# 2.4 | Exact Solutions

The differential form $$M(x,y)\; dx + N(x,y) \; dy$$ is said to be exact in a rectangle $$R$$ if there is a function $$F(x,y)$$ such that

$$\frac{\partial F}{\partial x}(x,y) = M(x,y)$$
and
$$\frac{\partial F}{\partial y}(x,y) = N(x,y)$$

for all $$(x,y)$$ in $$R.$$
If $$M(x,y)\; dx + N(x,y) \; dy$$ is an exact differential form, then the equation
$$M(x,y)\; dx + N(x,y) \; dy = 0$$
is called an exact equation.

Suppose the first partial derivatives of $$M(x,y)$$ and $$N(x,y)$$ are continuous in a rectangle $$R.$$ Then
$$M(x,y) \; dx + N(x,y) \; dy = 0$$
is an exact equation in $$R$$ if and only if the compatibility condition
$$\frac{\partial M}{\partial y}(x,y) = \frac{\partial N}{\partial x}(x,y)$$
holds for all $$(x,y)$$ in $$R.$$
Method for Solving Exact Equations

1. If $$M \; dx + N \; dy = 0$$ is exact, then $$\frac{\partial F}{\partial x} = M.$$ Integrate this last equation with respect to $$x$$ to get
$$F(x,y) = \int M(x,y) \; dx + g(y).$$
2. To determine $$g(y),$$ take the partial derivative with respect to $$y$$ of both sides of the equation for $$F(x,y)$$ and substitute $$N$$ for $$\partial F / \partial y.$$ We can now solve for $$g'(y).$$
3. Integrate $$g'(y)$$ to obtain $$g(y)$$ up to some constant.

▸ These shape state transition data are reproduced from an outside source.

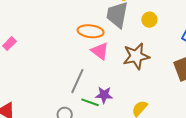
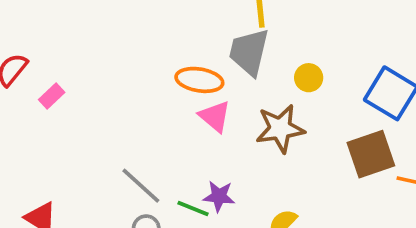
yellow circle: (149, 20) -> (309, 78), moved
gray line: (77, 81) -> (141, 186), moved, turned -75

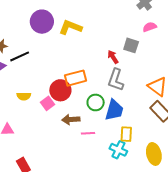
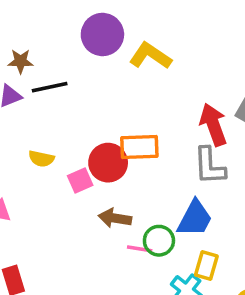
red arrow: (113, 57) -> (213, 125), size x1.6
gray L-shape: (116, 80) -> (209, 166), turned -35
green circle: (96, 102) -> (159, 241), moved

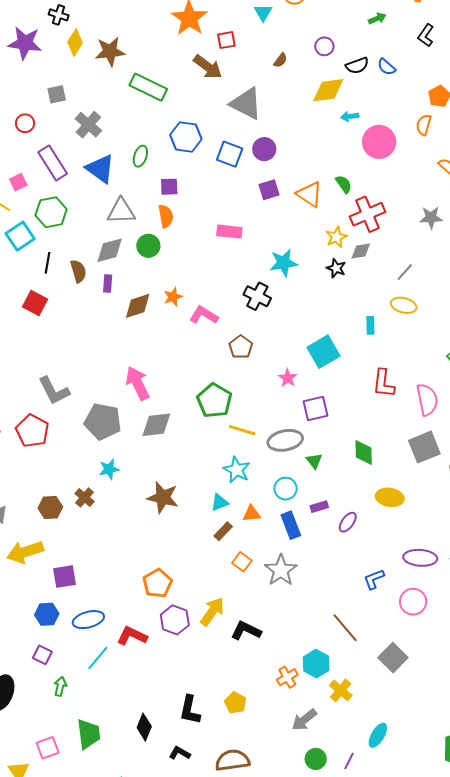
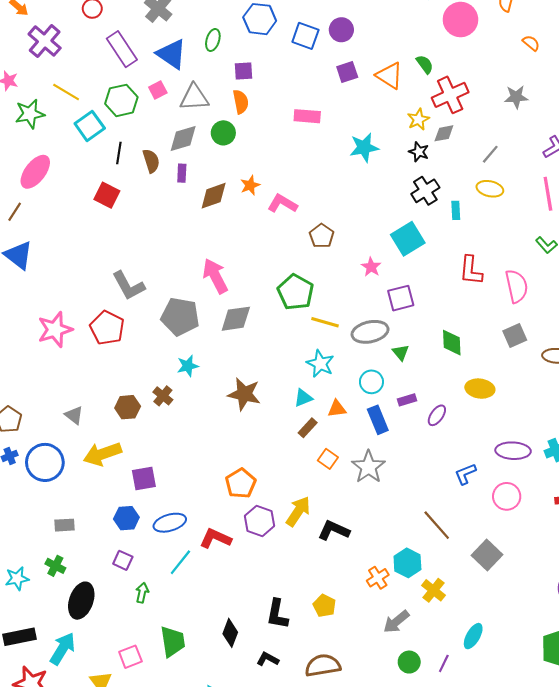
pink square: (18, 182) -> (158, 90), moved
black cross: (257, 296) -> (425, 191), moved, turned 32
gray square: (424, 447) -> (515, 335), size x0.7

Substituting $$g(y)$$ into the equation in step (1), we obtain the solution $$F(x,y) = C$$ to the given exact differential equation
Alternatively, starting with $$\partial F/ \partial y = N,$$ the implicit solution can be found by first integrating with respect to $$y.$$)